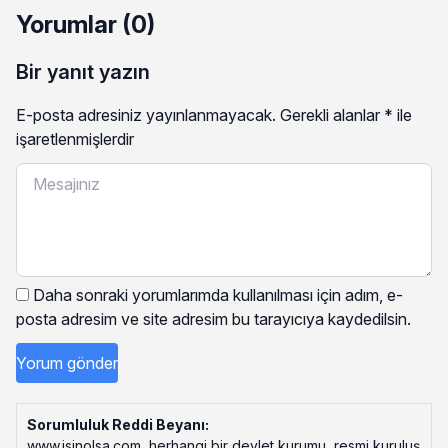
Yorumlar (0)
Bir yanıt yazın
E-posta adresiniz yayınlanmayacak.
Gerekli alanlar
*
ile
işaretlenmişlerdir
Daha sonraki yorumlarımda kullanılması için adım, e-
posta adresim ve site adresim bu tarayıcıya kaydedilsin.
Sorumluluk Reddi Beyanı:
www.isinolsa.com, herhangi bir devlet kurumu, resmi kuruluş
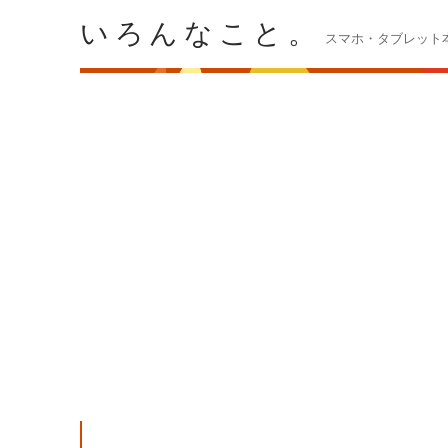
いろんなこと。
スマホ・タブレット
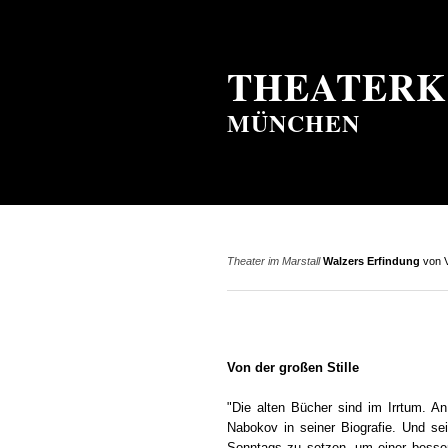
THEATERK
MÜNCHEN
Theater im Marstall
Walzers Erfindung
von V
Von der großen Stille
"Die alten Bücher sind im Irrtum. A
Nabokov in seiner Biografie. Und se
Sonntags zu setzen, um einer besser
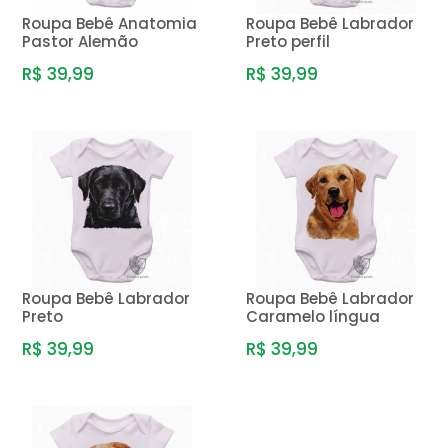
Roupa Bebê Anatomia
Roupa Bebê Labrador
Pastor Alemão
Preto perfil
R$ 39,99
R$ 39,99
Roupa Bebê Labrador
Roupa Bebê Labrador
Preto
Caramelo língua
R$ 39,99
R$ 39,99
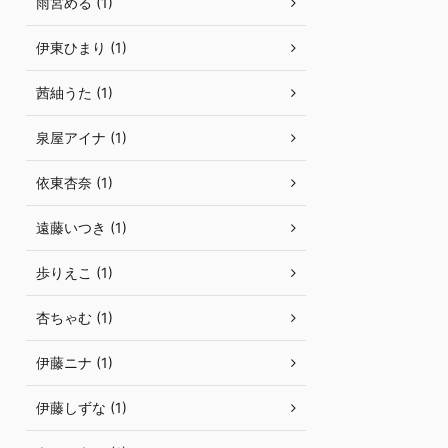
雨宮める (1)
伊東ひまり (1)
茜紬うた (1)
泉屋アイナ (1)
依東杏奈 (1)
遠藤いつき (1)
歩りえこ (1)
杏ちゃむ (1)
伊藤ニナ (1)
伊藤しずな (1)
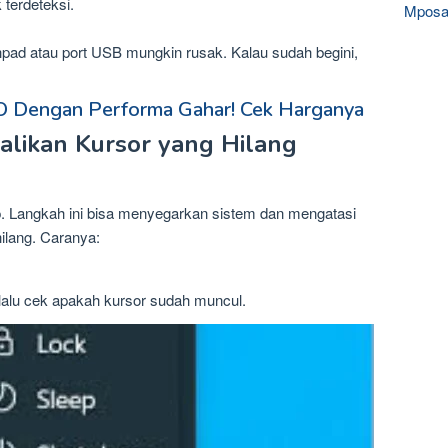
 terdeteksi.
Mposa
chpad atau port USB mungkin rusak. Kalau sudah begini,
 Dengan Performa Gahar! Cek Harganya
alikan Kursor yang Hilang
op. Langkah ini bisa menyegarkan sistem dan mengatasi
ilang. Caranya:
lalu cek apakah kursor sudah muncul.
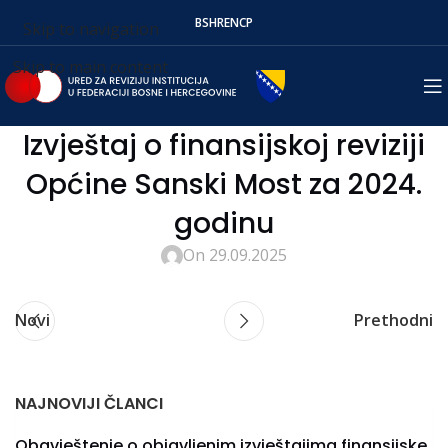
BS
HR
EN
СР
Skip to navigation
Skip to main content
Izvještaj o finansijskoj reviziji
Općine Sanski Most za 2024.
godinu
On 29.09.2025
Novi
Prethodni
NAJNOVIJI ČLANCI
Obavještenje o objavljenim izvještajima finansijske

---*---

Return every line from the entries above that contains the word "sudah".

chpad atau port USB mungkin rusak. Kalau sudah begini,
lalu cek apakah kursor sudah muncul.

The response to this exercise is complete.